0

”0123”.charAt(0) – ’0’ returns an integer. What is this integer (and why is it this integer) and in general why does char-char = int?

Cornelius
  • 351
  • 2
  • 6
  • 14

3 Answers3

4

why is it this integer

Because the compiler can't guarantee that the result of the operation would produce a valid character value. Since characters, bytes, and integers are all implicitly interchangeable... And since integers are the only one of the three which comprises a superset of the possible values of all three... The conversion to integer is the default.

@wero illustrates this in a comment on the question above:

what character is '0' - '1'?

That is, if you subtract a higher character from a lower character, then you'd have a negative character. Which isn't valid. A negative integer, however, is valid.

Or consider a byte... What if you add the byte 250 to 250? Both are valid bytes, but the resulting value is not a valid byte. (Because it's two bytes wide.) So an integer is needed to contain it.

For constant expressions where the compiler can guarantee the value being produced, there may exist (now or in the future) compilers smart enough to maintain that. (They'd probably even optimize it to a compile-time constant in place of the expression in the code.) For example:

`1` - `0`

However, it wouldn't surprise me if even such a compiler would default back to an integer in the use of something like .charAt(), since it's no longer a constant expression. We, as humans, can intuitively infer the constant result of that expression. But a compiler needs strict and simple rules, and introducing a method invocation would complicate those rules considerably.

David
  • 208,112
  • 36
  • 198
  • 279
1

Because chars are encoded with ints. See ASCII table.

For example:

int code = 99;
char c = 'c';
int cc = (int) c; //int cc = 99
char sixty_seven = Integer.toString(code).charAt(0); //the char c

”0123”.charAt(0) – ’0’ is: From the string "0123" with the method charAt(index) is taken the first char from the string, namely the 0. Then we look at the ASCII table and see that the 0 is 48. Then we get 48-48 = 0 after subtraction.

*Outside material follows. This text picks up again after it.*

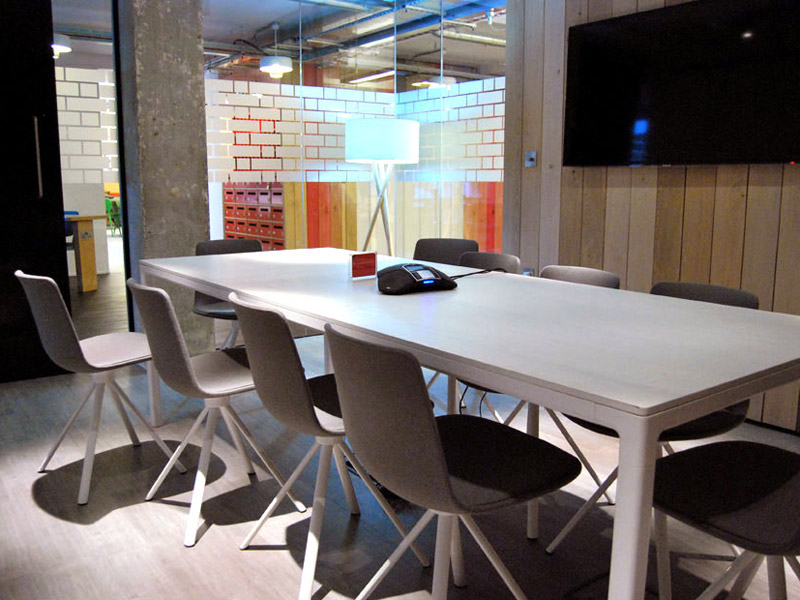 Where is `floor under the table`? Image resolution: width=800 pixels, height=600 pixels. floor under the table is located at coordinates pyautogui.click(x=526, y=541). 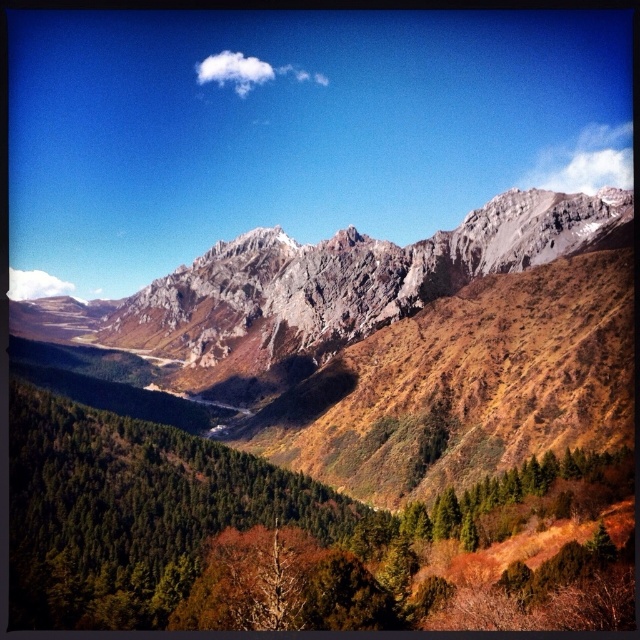 You are an outdoor photographer planning to capture the rocky gray mountains at upper center and the rocky gray mountain range at center in a single shot. Based on their widths, which one should you focus on to ensure it fits entirely within the frame?

The rocky gray mountains at upper center might be wider than the rocky gray mountain range at center, so focusing on the rocky gray mountains at upper center would ensure it fits within the frame.

You are a hiker planning to cross the valley between the rocky gray mountains at upper center and the rocky gray mountain range at center. The path you want to take is 100 feet long. Will the path be long enough to reach the other side?

The distance between the rocky gray mountains at upper center and the rocky gray mountain range at center is 82.08 feet. Since the path is 100 feet long, it will be long enough to reach the other side.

That is possible because JAVA is very much based on C, where there are no Strings (String is an object). "Strings" can be read as char arrays. The ints and chars in C are interchangeable (chars are integer type) in the respective range.

Dimitar
  • 4,402
  • 4
  • 31
  • 47
1

Java char holds one Unicode/UTF-16 code unit. Many Unicode codepoints need only one code unit in their UTF-16 encoding and these code units are in broad ranges. Therefore, within those ranges, a char value can be considered a codepoint.

Subtraction between char values gives the "distance" between them, which is mostly useful when dealing with the few "well-organized" sequences of codepoints, such as the Basic Latin Letters (A-Z or a-z). It's not generally useful to know the "distance" between a quarter note and a half note or a smiling face and a winking face, ….

The result is an integer because, well, distance on a list of consecutive integers is measured by integers.

Again, this technique is only valid under very strict circumstances. There is always a less limited way to do it.

See the Unicode Code Charts.

Also see the documentation for the java.lang.Character class.

Tom Blodget
  • 20,260
  • 3
  • 39
  • 72